For Mississippi to be more competitive, more people need to enter career pathways matching industry demand.
Like the rest of America, Mississippi has a shortage of critical workers like mechanics, electricians, information technology specialists, and precision manufacturers – and that shortage is growing.
The workforce pipeline needs to be modified to reflect today’s job market. From adult learners looking to reskill to college students pursuing a degree, too few Mississippians are actively choosing fields of study which pay high wages and have open jobs, such as manufacturing, construction, and logistics. Conversely, too many are choosing non-specialized fields with little to no job demand.
Mississippi’s State Longitudinal Data System (SLDS) was created to measure the education and workforce outcomes of public investments. The SLDS recently published a report that examined average workforce outcomes from those completing different community college programs. Here are the biggest takeaways.
Liberal arts and general studies degrees, both fields which had far higher enrollment than other majors, did not generally produce competitive wages. After three years, those who obtained an associate’s degree in liberal arts or general studies were earning a median annual wage of just over $20,000, about 50 percent below the Mississippi average.
Health science completers, on the other hand, earned a median annual salary of over $43,000, which is double the aforementioned fields and higher than the state median wage!

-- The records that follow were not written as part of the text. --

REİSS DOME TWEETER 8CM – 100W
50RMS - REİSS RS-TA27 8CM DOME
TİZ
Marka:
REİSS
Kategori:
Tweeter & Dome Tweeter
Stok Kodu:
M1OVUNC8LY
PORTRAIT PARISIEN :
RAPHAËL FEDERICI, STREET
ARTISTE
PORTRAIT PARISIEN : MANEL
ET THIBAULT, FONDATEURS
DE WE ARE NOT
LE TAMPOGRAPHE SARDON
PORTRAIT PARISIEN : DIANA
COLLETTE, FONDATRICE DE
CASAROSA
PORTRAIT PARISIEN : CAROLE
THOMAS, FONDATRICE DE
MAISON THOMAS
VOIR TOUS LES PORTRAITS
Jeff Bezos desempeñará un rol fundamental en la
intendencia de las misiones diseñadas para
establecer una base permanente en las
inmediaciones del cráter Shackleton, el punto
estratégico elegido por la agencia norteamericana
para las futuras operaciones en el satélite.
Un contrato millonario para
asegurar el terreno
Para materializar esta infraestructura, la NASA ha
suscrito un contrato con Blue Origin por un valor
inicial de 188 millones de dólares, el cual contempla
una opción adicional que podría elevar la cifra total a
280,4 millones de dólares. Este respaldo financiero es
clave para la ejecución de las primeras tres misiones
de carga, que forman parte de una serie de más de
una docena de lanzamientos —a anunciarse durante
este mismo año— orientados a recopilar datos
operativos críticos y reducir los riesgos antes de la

Manufacturing- and construction-based fields were similarly successful.
The reason for this gap is simple: Mississippi’s economy needs healthcare workers.

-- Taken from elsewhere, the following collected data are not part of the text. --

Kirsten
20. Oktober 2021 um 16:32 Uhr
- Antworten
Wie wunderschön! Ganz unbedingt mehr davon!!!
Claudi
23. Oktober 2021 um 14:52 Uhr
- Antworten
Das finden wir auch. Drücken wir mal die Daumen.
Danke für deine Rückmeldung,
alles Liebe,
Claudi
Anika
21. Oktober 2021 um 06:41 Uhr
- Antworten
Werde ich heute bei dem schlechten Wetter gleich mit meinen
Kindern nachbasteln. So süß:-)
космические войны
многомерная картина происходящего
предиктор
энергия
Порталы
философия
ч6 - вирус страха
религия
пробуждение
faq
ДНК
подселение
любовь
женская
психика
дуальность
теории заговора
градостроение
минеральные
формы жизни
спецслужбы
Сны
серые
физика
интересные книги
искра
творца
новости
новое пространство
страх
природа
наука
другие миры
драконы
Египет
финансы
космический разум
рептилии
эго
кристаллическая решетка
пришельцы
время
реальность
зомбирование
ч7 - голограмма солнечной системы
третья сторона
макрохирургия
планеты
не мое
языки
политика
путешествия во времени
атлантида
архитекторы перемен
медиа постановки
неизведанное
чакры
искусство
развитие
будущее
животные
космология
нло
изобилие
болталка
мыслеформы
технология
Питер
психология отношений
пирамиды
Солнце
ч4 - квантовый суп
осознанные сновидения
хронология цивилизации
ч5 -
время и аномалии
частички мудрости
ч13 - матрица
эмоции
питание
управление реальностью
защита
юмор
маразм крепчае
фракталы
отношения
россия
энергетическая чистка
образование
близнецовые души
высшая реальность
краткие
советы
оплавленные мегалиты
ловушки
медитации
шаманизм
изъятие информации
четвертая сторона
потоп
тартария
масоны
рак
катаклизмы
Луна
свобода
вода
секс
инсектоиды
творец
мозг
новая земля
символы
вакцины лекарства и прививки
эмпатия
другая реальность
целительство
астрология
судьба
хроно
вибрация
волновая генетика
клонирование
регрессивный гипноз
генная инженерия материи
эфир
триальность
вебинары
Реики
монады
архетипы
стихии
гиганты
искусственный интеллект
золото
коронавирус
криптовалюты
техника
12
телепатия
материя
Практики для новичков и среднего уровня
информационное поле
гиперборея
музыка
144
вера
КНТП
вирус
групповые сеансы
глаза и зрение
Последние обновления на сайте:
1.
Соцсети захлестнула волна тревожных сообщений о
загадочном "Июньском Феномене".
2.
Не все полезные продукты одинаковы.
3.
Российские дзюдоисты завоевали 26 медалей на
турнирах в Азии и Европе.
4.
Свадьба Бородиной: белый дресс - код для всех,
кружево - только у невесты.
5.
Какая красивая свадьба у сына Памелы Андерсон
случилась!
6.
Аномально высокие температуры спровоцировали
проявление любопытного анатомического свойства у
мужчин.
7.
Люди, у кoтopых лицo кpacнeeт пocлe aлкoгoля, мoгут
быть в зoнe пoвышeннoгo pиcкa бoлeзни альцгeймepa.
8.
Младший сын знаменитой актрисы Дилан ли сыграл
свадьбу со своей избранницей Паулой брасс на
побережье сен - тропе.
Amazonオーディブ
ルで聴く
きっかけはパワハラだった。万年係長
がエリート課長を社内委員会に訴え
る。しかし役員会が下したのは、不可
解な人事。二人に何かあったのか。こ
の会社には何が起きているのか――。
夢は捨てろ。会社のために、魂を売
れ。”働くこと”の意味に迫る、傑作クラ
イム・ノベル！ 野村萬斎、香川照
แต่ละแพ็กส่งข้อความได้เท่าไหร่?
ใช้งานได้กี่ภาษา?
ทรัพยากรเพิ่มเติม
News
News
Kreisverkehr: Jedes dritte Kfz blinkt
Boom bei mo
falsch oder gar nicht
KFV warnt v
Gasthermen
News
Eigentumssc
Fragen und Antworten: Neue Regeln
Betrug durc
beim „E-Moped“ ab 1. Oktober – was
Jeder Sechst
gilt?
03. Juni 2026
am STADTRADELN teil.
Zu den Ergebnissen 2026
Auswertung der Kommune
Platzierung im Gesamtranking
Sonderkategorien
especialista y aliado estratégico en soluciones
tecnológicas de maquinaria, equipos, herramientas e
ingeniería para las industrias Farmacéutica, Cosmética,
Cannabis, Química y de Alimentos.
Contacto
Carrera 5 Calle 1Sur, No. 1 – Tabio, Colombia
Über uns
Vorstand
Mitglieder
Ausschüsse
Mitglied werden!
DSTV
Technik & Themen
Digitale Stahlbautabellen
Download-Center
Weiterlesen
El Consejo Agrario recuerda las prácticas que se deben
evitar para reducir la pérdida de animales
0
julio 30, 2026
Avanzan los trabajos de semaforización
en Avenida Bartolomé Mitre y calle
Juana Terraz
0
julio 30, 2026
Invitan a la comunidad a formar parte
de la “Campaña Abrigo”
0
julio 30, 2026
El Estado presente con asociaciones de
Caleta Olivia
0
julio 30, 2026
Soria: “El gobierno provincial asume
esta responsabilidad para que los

From nurses to radiology techs to sonographers, healthcare companies are always looking for more workers, which means they’ll pay higher wages to obtain them. On the other hand, the data suggests that non-specialized degrees often lead to low wages and under-employment.
For Mississippi to be more competitive, more people need to enter career pathways matching industry demand. It’s the only way we will grow our economy, raise household incomes, attract new and expanding businesses, and strengthen our communities.
Addressing the problem won’t be easy. At The Skills Foundation, we are committed to finding creative ways to shore up the mismatched information that’s contributing to our growing labor gap. In fact, we recently launched our Skills That Pay campaign with a simple premise: students will not pursue a career they don’t know about or think of as low-paying, unsafe, or unfulfilling. Skills That Pay seeks to highlight the value of skilled careers in sectors like manufacturing, energy, and healthcare including good wages, less debt, more job stability, and upward mobility.
We’re also working with AccelerateMS to develop tools for its career coach program, which the Legislature recently expanded to add some 200 professionals to work directly with students and parents to identify successful career, college, or military pathways that will lead to high-quality, well-paying employment.
Career coaching is an intensive, proven model that works. We’ve seen it change lives in Tupelo through the CREATE Foundation and in Jackson County through their “P3: Passion. Purpose. Paycheck.” program. I’m optimistic initiatives like Skills That Pay and career coaches will move the needle in strengthening Mississippi’s labor supply, matching supply with demand.
As a lifelong Mississippian, I’m bullish on our state’s future. Corporate investment is flooding into the Hospitality State at record pace, bringing more high-paying jobs with it. Our unemployment numbers continue to hit record lows. And despite recent inflation, Mississippi’s cost of living remains among the most comfortable in the nation.
State leaders like Governor Tate Reeves continue to make historic investments in workforce development, empowering organizations like AccelerateMS to make substantive policy changes that will lead to a narrowing skills gap in Mississippi. And our Legislative leaders appear eager to advance legislative solutions to strengthen Mississippi’s workforce capabilities.
Let’s keep our foot on the gas. Let’s change the conversation on skilled jobs, raise awareness of the actual opportunities in the labor market, and work together to get Mississippi working.